Bishop Julius Oyet, Uganda's Anti Homosexuality Bill, the Antigay Crusade, and the NAR
Along with Martin Ssempa and Stephen Langa, Oyet was one of three leaders specifically recognized in conjunction with the Anti Homosexuality Bill by Uganda's Deputy Speaker of Parliament when the initial draft of the bill was brought before parliament on April 29, 2009. But Oyet's role has been even more central than that would suggest. Julius Oyet has also stated, in a March 2010 interview, that he served on a committee which originally conceived the Anti Homosexuality Bill and also chose MP David Bahati to introduce and advance the bill in Parliament:
"The gay bill was tabled in Parliament the 14th of November 2009*. I was there. But before it was tabled in parliament. I have been part of the brains behind it. We had sat down before, we had worked on it, we had planned who should bring it on." (note: Oyet misspoke about the month the Anti Homosexuality Bill was activated in parliament. The bill was tabled in October 2009, not November 2009. [video, below: in March 2010 interview, Julius Oyet describes serving on a committee that conceived the Anti Homosexuality Bill and chose who would introduce it in parliament]
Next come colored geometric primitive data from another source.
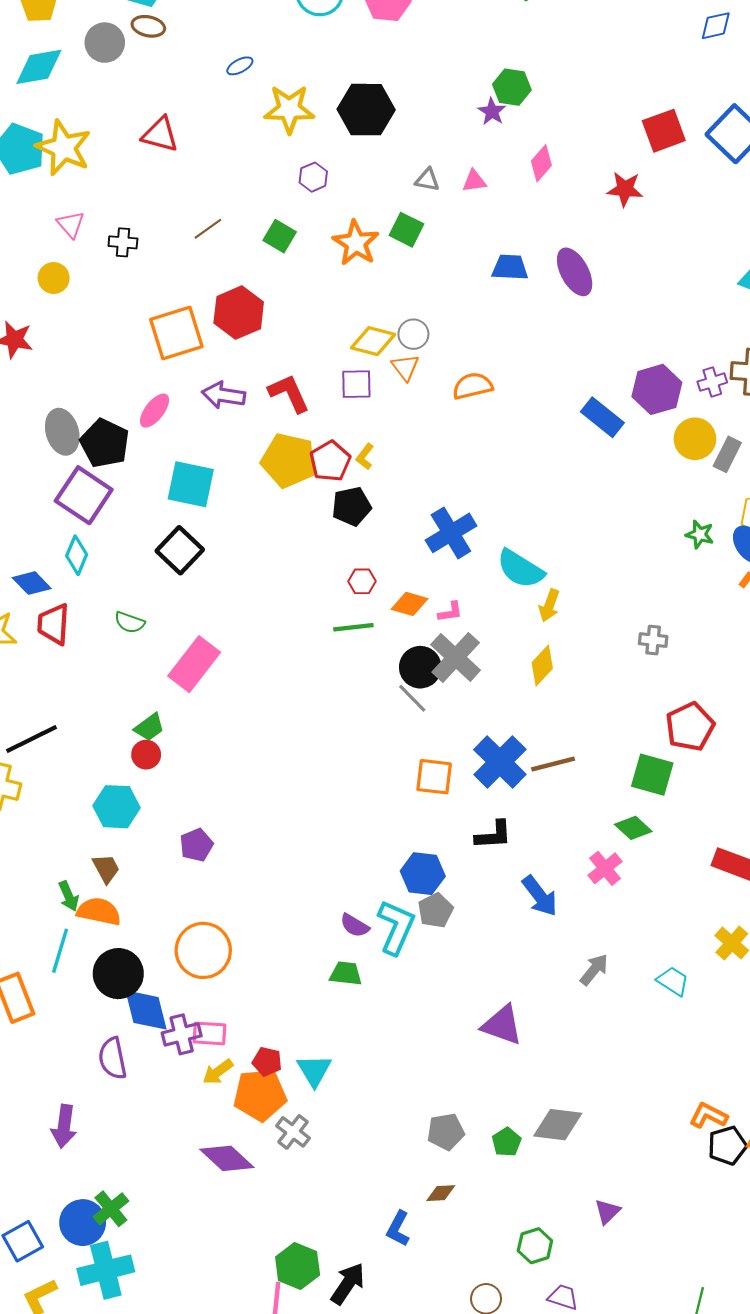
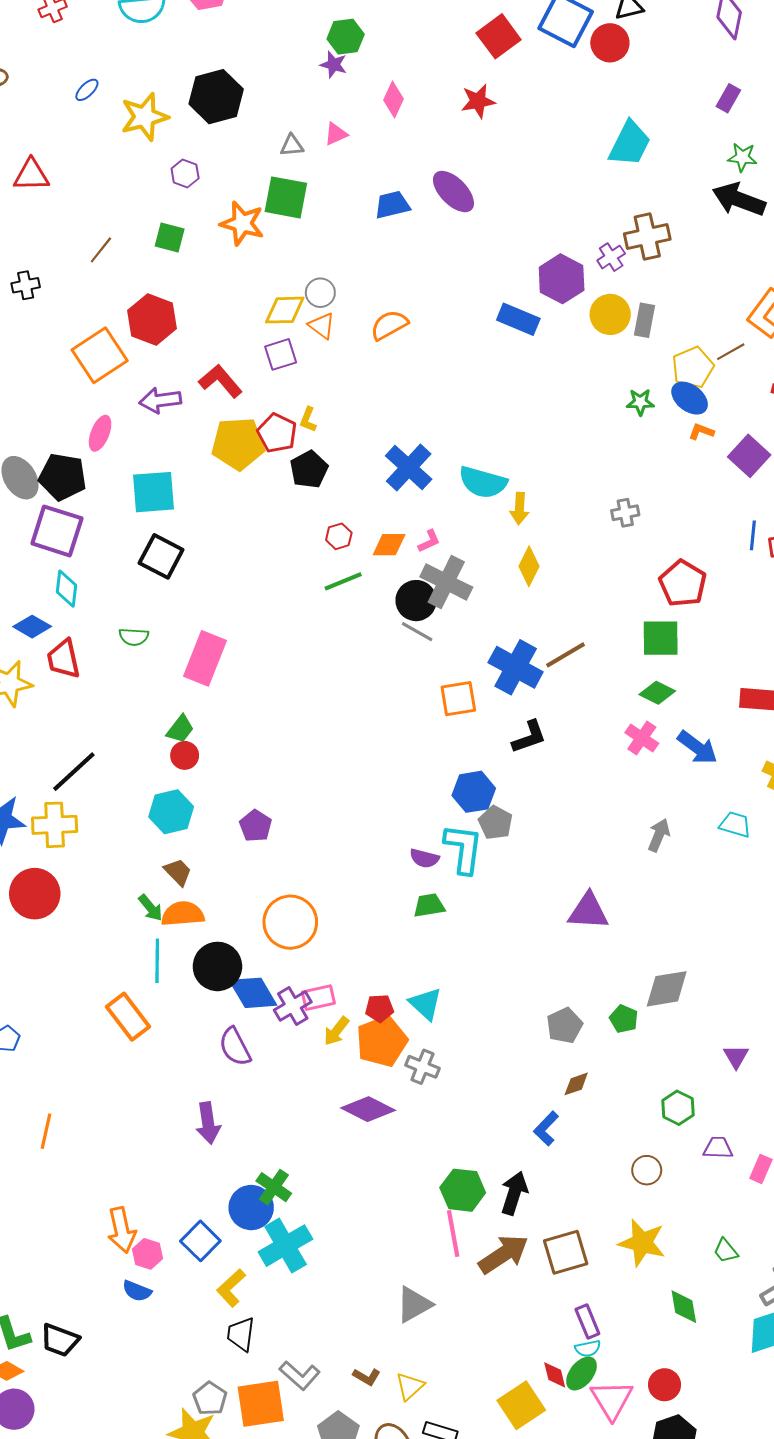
green square: (406, 230) -> (286, 197), size x1.4
blue arrow: (540, 896) -> (697, 748), moved
blue L-shape: (398, 1229) -> (546, 1129), turned 32

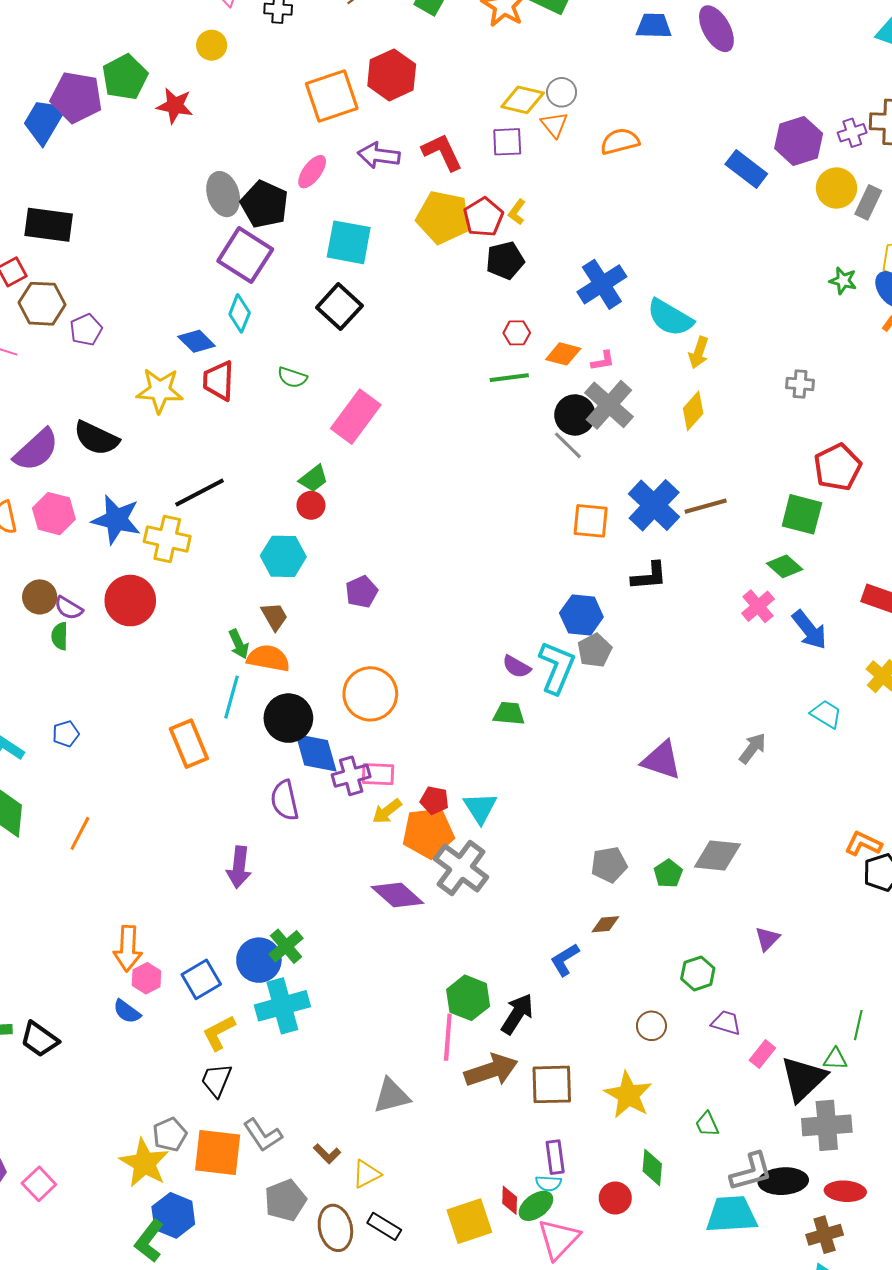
gray arrow: (659, 835) -> (753, 748), moved
gray cross: (422, 1067) -> (461, 868), size x1.6
red circle: (665, 1385) -> (615, 1198), moved

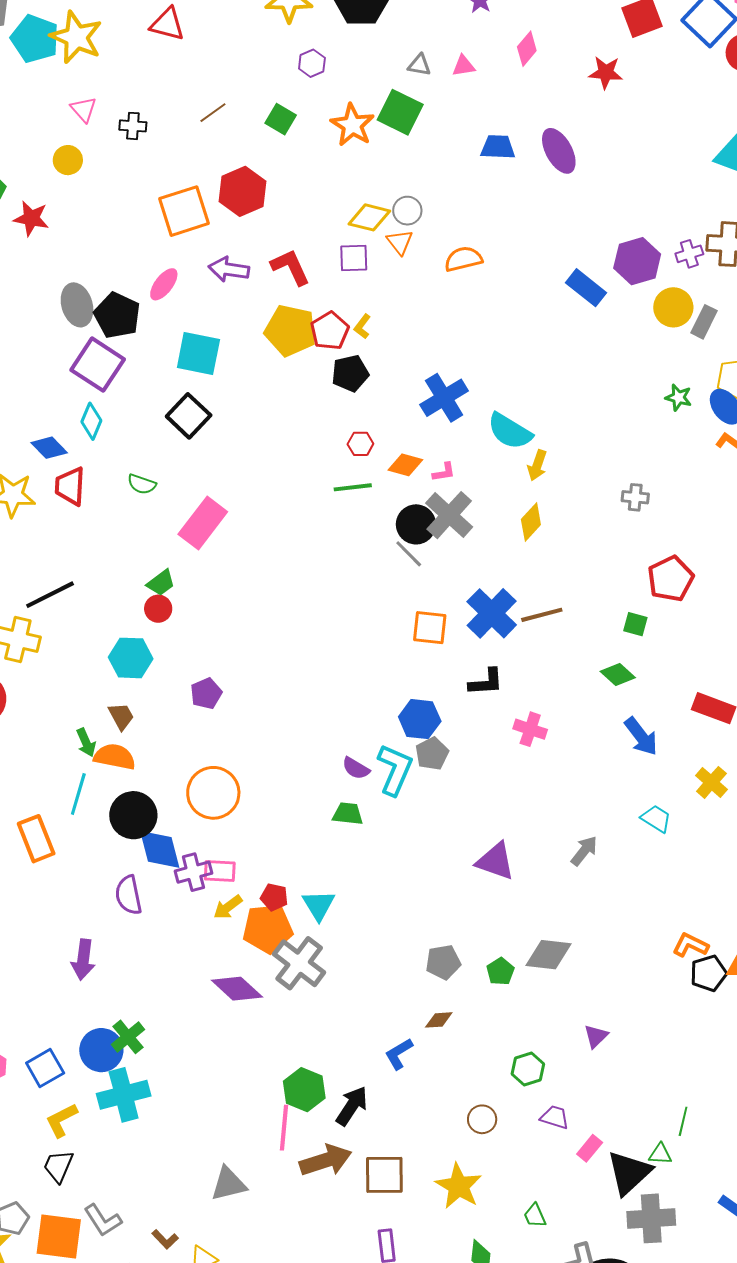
green square: (802, 514) -> (635, 624), size x0.6
pink cross: (758, 606) -> (530, 729), moved, turned -32

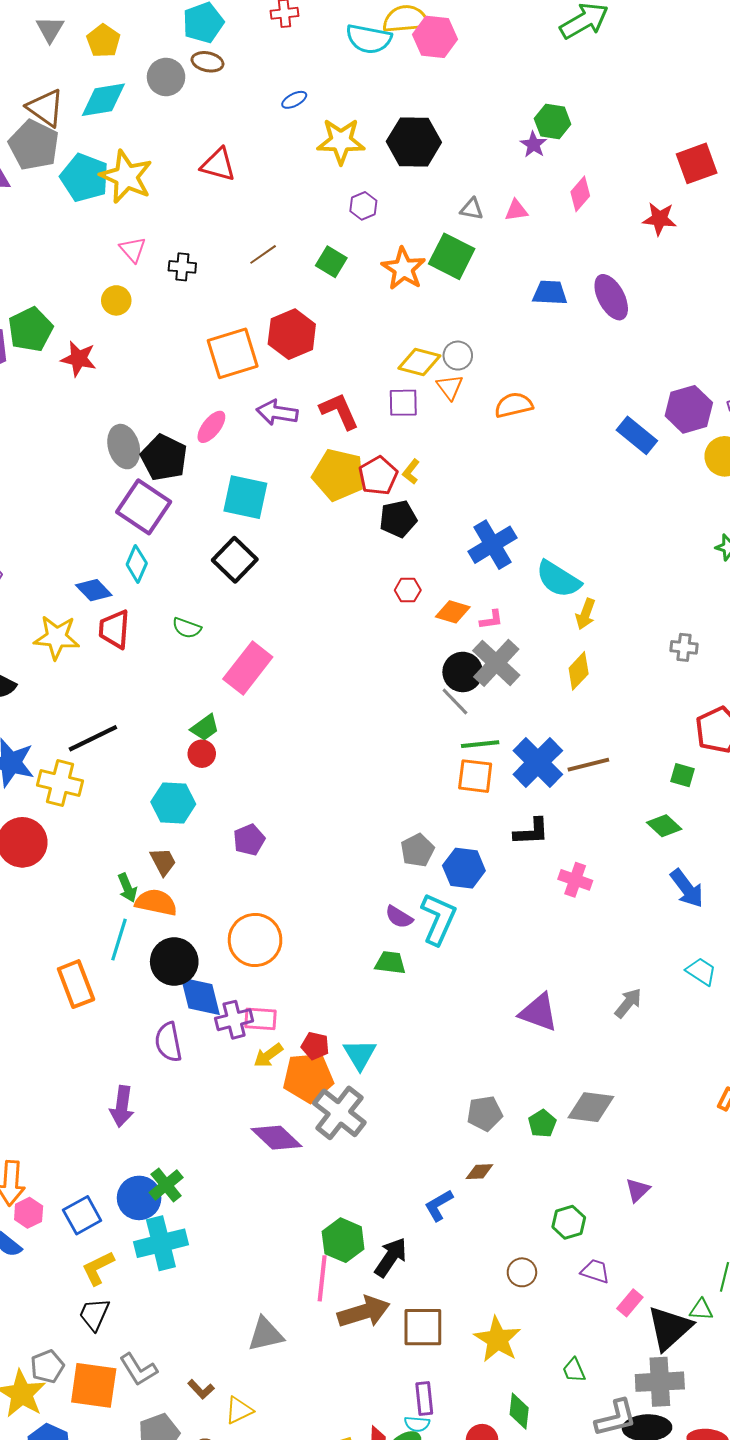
green line: (353, 487) -> (480, 744), moved
gray pentagon: (432, 754) -> (417, 850), moved
gray cross: (651, 1218) -> (660, 1382), moved

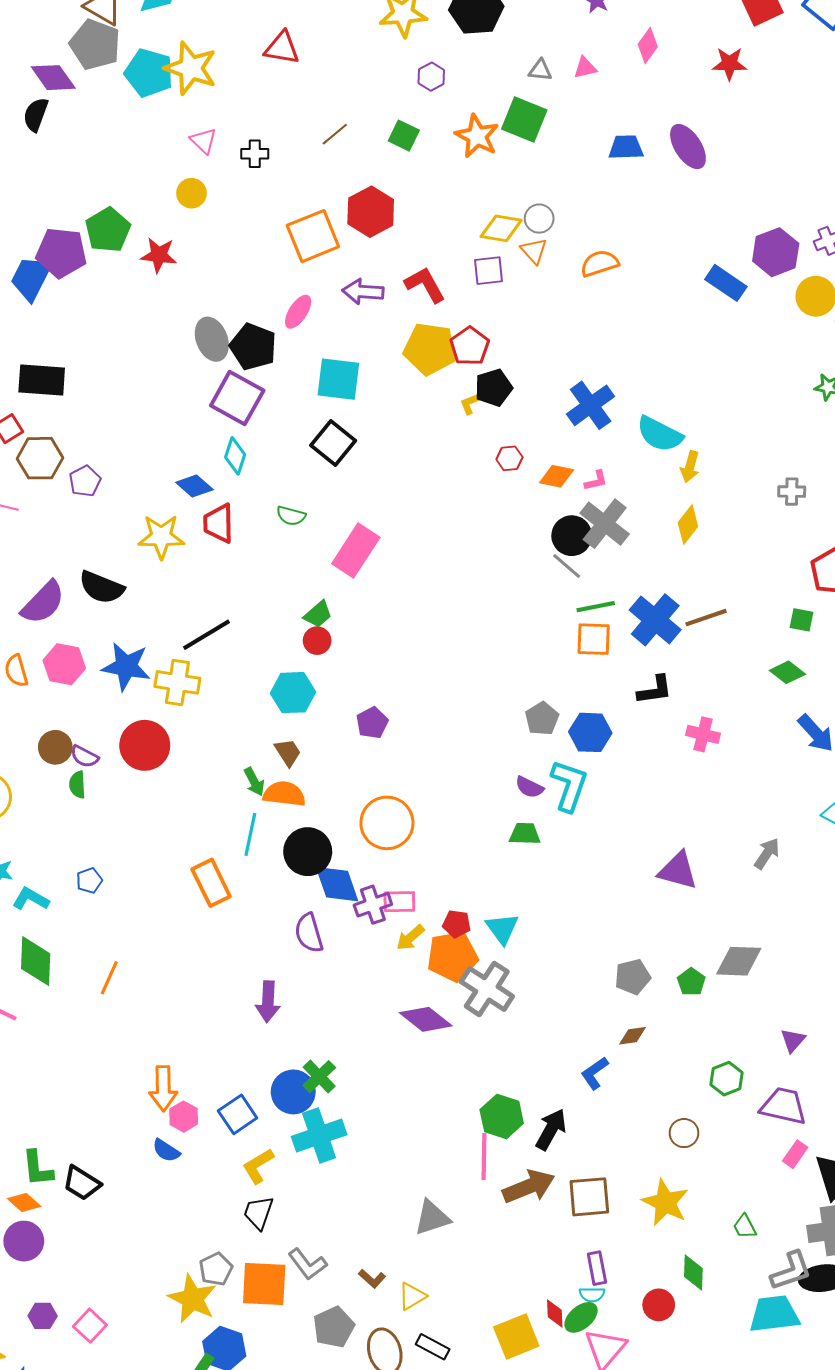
yellow L-shape: (411, 472) -> (471, 403), moved, turned 35
purple trapezoid: (595, 1271) -> (783, 1106), moved, size x1.6

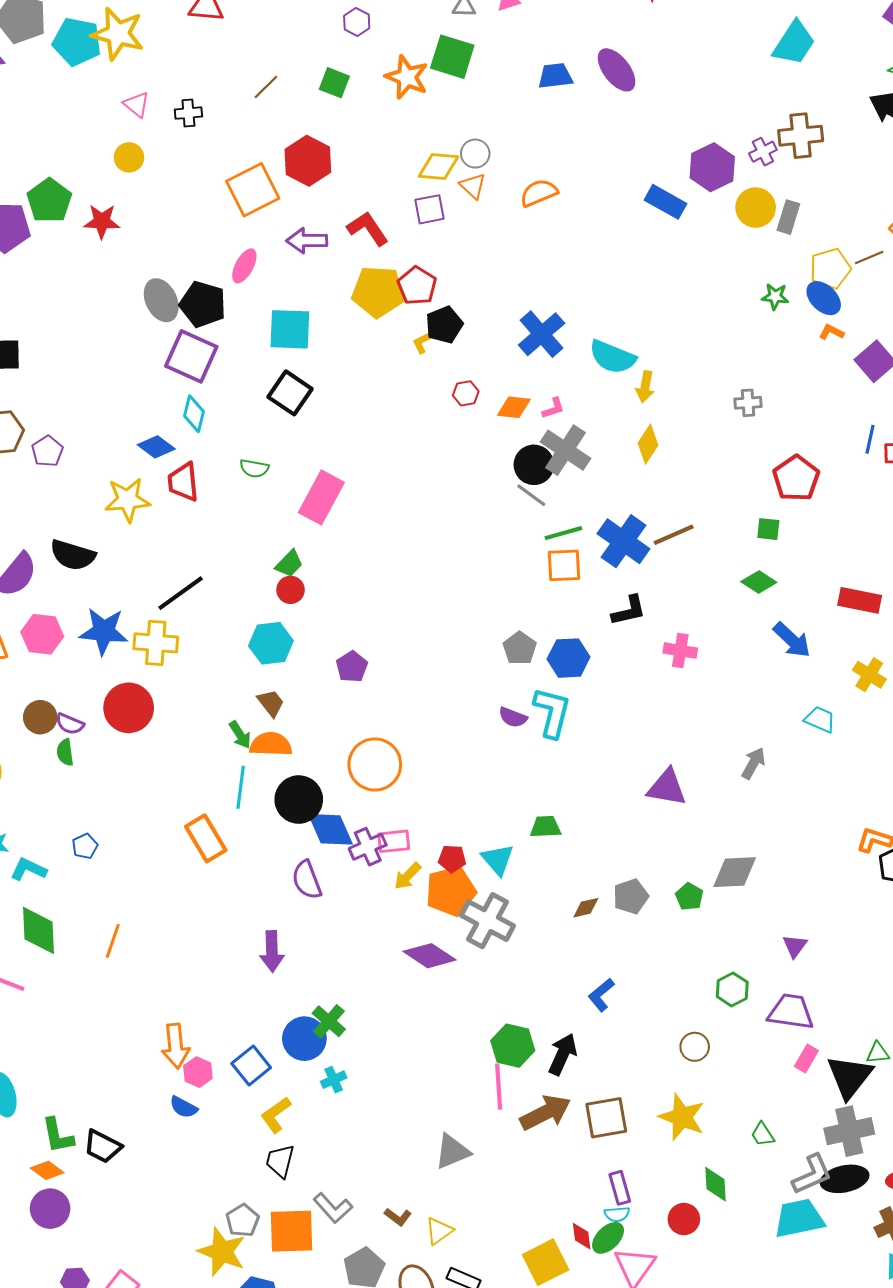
green trapezoid: (525, 834) -> (546, 827), moved
brown diamond: (633, 1036) -> (586, 908), moved
cyan cross: (319, 1136) -> (334, 1080), size x0.5

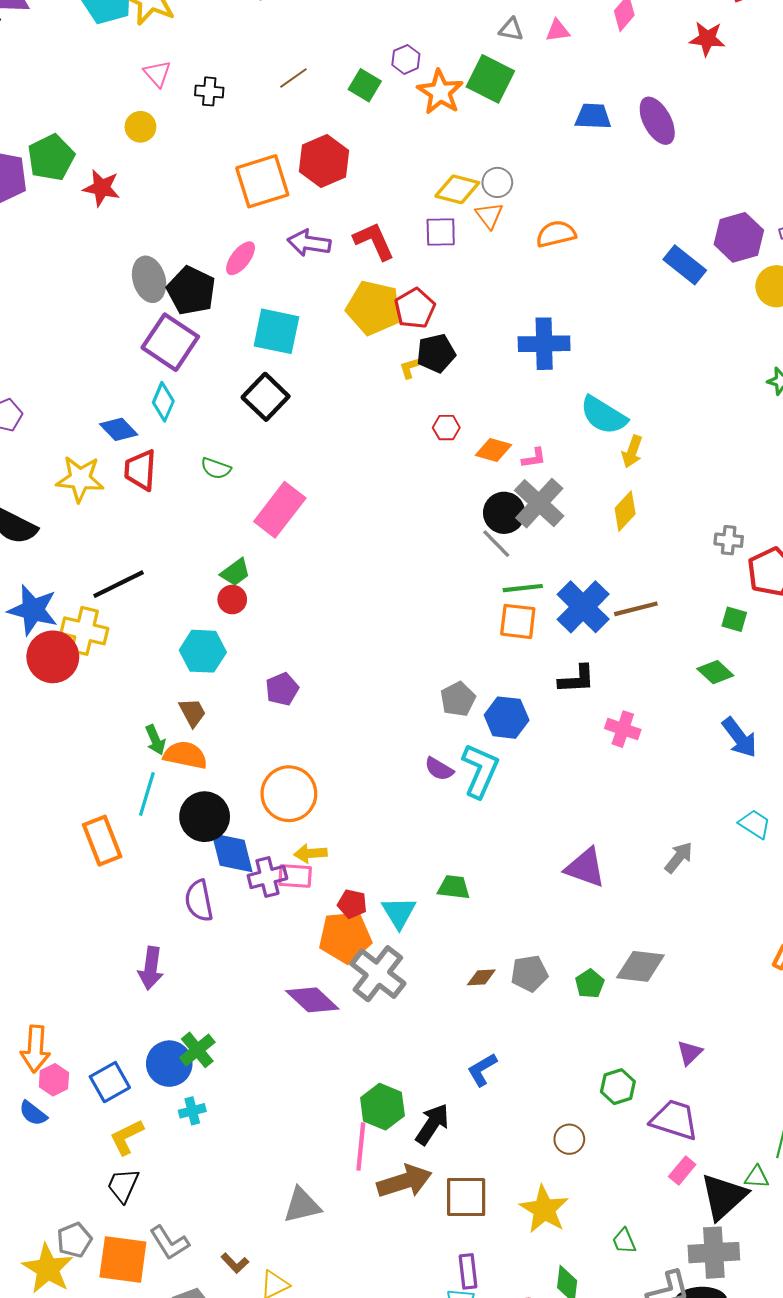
purple hexagon: (357, 22) -> (406, 59), moved
blue cross: (542, 334) -> (544, 344), moved, turned 30
gray cross: (748, 403) -> (729, 540), moved
red circle: (129, 708) -> (53, 657), moved
yellow arrow: (408, 876) -> (310, 853), moved, turned 32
Two weeks after Bahati tabled (activated in the legislative process) the bill in parliament on October 14, 2009, he extended an official parliamentary invitation to Oyet to serve with the National Task Force on the Anti Homosexuality Bill. As a leader in the Task Force, Oyet is charged with the following responsibilities (text, below, is from official parliamentary letter from Bahati to Oyet. See images of that letter below):
1. Speak for the bill, educating people about the objective of the bill. [below: images of Bishop Jullius Oyet's official government commission from MP David Bahati and parliament, to agitate and raise support for the Anti Homosexuality Bill]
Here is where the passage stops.